Wendy's Bungles Pricing Announcement

During an earnings call, Wendy’s CEO announced a new “dynamic pricing” strategy. The media spun it as “surge pricing” and riled up consumers.

Sherri Kimes, a former Cornell colleague analyzed the communication issue in a blog post and referred to the initial statement as “pretty innocuous.” In addition to the brief mention during the earnings call, the strategy is a small part of the earnings visuals—just a few words on one slide about several ways to use technology for higher margins.

Kimes describes prospect theory and suggests companies frame these decisions as benefits to consumers—in this case, saving during certain times of the day rather than paying more at peak times. Her advice is consistent with corporate communication strategies.

We have an issue of audience, as we typically see in business and corporate communication. The earnings call was intended for investors, and the language was appropriate for that audience. But Wendy’s leadership failed to consider how the media might retell the story.

Here’s the earnings call text:

We expect our digital menu boards will drive immediate benefits to order accuracy, improve crew experience and sales growth from upselling and consistent merchandising execution. Beginning as early as 2025, we will begin testing more enhanced features like dynamic pricing and day-part offerings along with AI-enabled menu changes and suggestive selling. As we continue to show the benefit of this technology in our company-operated restaurants, franchisee interest in digital menu boards should increase further supporting sales and profit growth across the system. We will continue setting the pace in generative AI and now have rolled out Wendy’s Fresh Ai in several restaurants where we see ongoing improvement in speed and accuracy.

Good Morning America offers one of many examples of the media spin. The story opens with the headline, “Wendy's announces Uber-like surge pricing model,” and ends with, “Some experts say customers could see more menu pricing changes ahead at other fast food chains, including McDonald’s and Burger King, especially if Wendy’s sees a boost in its bottom line after implementing dynamic pricing.” This sounds like a slippery slope fallacy, as though Wendy’s will start an inevitable sequence of events. Of course, this may be true, but the conclusion also supports the media’s hysteria.

Context matters. Inflation is high, and people are particularly price sensitive, an important topic for the upcoming election. The media draws attention by inciting fear about yet higher prices, even at fast-food restaurants, where we expect prices to be low.

In a statement, Wendy’s is doing damage control. They focus on menu display and discounts, which may follow the prospect theory, but will the impact on consumers still be higher prices?

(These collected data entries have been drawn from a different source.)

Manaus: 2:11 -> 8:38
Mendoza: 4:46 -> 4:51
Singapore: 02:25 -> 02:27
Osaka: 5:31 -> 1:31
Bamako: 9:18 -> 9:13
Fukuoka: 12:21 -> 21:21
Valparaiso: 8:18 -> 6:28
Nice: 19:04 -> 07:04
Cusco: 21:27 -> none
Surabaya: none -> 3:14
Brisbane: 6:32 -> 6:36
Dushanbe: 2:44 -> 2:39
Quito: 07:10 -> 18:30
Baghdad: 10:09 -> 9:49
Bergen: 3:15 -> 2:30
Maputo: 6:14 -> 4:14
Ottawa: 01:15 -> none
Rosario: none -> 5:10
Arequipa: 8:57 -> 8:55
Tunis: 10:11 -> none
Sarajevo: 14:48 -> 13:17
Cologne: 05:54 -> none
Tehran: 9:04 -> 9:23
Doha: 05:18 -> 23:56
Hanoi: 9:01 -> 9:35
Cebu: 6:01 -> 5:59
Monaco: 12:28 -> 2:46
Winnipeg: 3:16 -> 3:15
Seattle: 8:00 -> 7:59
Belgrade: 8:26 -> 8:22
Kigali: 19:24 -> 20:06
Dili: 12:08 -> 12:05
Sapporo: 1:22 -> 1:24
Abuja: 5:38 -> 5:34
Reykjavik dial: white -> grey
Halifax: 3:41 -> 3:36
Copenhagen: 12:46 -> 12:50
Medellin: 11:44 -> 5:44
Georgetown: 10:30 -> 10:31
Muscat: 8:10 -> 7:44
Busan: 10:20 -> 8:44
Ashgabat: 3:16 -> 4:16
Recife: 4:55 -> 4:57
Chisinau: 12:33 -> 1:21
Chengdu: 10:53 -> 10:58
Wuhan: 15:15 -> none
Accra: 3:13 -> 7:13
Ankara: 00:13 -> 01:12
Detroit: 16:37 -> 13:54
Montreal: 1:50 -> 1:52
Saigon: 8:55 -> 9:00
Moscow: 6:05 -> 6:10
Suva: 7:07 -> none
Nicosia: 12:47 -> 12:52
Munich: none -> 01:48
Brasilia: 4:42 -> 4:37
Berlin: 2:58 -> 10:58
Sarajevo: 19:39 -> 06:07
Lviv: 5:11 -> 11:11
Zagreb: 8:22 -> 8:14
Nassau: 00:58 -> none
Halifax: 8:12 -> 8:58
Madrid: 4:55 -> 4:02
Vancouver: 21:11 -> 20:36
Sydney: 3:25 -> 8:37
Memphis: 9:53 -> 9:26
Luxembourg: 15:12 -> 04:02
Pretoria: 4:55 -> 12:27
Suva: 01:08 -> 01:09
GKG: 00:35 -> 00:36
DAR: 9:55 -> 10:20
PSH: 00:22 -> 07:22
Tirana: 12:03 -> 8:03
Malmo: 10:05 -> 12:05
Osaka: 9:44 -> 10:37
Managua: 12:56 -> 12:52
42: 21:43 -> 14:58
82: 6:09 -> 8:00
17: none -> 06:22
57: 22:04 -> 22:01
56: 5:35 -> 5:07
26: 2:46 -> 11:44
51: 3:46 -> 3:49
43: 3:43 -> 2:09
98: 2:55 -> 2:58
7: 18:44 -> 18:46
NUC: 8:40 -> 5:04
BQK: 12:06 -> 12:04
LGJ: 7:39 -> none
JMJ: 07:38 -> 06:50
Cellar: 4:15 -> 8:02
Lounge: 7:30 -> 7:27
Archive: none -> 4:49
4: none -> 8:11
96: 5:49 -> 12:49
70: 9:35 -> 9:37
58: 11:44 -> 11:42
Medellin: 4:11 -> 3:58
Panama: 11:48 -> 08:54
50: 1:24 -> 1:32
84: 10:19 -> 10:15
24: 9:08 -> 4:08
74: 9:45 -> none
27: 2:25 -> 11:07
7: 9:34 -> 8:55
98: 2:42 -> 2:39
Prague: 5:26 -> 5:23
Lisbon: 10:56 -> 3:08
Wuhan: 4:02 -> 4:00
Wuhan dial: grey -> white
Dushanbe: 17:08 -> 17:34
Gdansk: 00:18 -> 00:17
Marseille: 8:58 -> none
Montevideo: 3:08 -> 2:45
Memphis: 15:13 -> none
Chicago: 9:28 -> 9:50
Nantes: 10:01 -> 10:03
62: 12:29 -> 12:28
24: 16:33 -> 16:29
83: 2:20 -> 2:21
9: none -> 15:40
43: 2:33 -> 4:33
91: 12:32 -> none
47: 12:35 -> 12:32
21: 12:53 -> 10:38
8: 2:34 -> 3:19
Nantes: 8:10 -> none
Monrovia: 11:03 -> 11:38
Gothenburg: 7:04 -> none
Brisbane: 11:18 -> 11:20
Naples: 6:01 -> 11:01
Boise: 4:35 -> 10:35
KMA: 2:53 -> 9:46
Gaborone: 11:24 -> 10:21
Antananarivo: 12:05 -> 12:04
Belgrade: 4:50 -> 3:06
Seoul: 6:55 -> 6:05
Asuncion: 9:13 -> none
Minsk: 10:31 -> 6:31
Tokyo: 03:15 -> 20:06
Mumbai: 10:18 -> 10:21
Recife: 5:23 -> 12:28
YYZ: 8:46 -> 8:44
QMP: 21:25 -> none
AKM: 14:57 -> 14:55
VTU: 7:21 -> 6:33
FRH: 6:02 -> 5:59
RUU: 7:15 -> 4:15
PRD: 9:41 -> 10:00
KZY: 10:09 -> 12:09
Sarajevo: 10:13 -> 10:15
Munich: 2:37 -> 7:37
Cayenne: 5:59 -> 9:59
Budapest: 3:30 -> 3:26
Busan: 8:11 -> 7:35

They promise, “We have no plans to do that and would not raise prices when our customers are visiting us most.” But will they raise all prices, and then provide a discount during low-demand times? If that’s the case, the media reports are not entirely wrong. Reports used inflammatory language, but the result is the same for consumers. Or, on average, will customers pay less, as comments on Kimes’ LinkedIn post suggest, with increased volume bringing more revenue to the company?

Still, I’m curious about the impact on different demographics, for example, for those with a less-flexible schedule. Low-wage workers have fixed times for lunch and dinner and might not be able to choose when they go to Wendy’s. Many workers eat between two jobs and grab something quickly for themselves or their families. Although this impact might not be the company’s concern, it could cause media—and consumer—backlash.

Regardless of the pricing impact, from a corporate communication perspective, Wendy’s should have been more careful and followed Kimes’ good advice.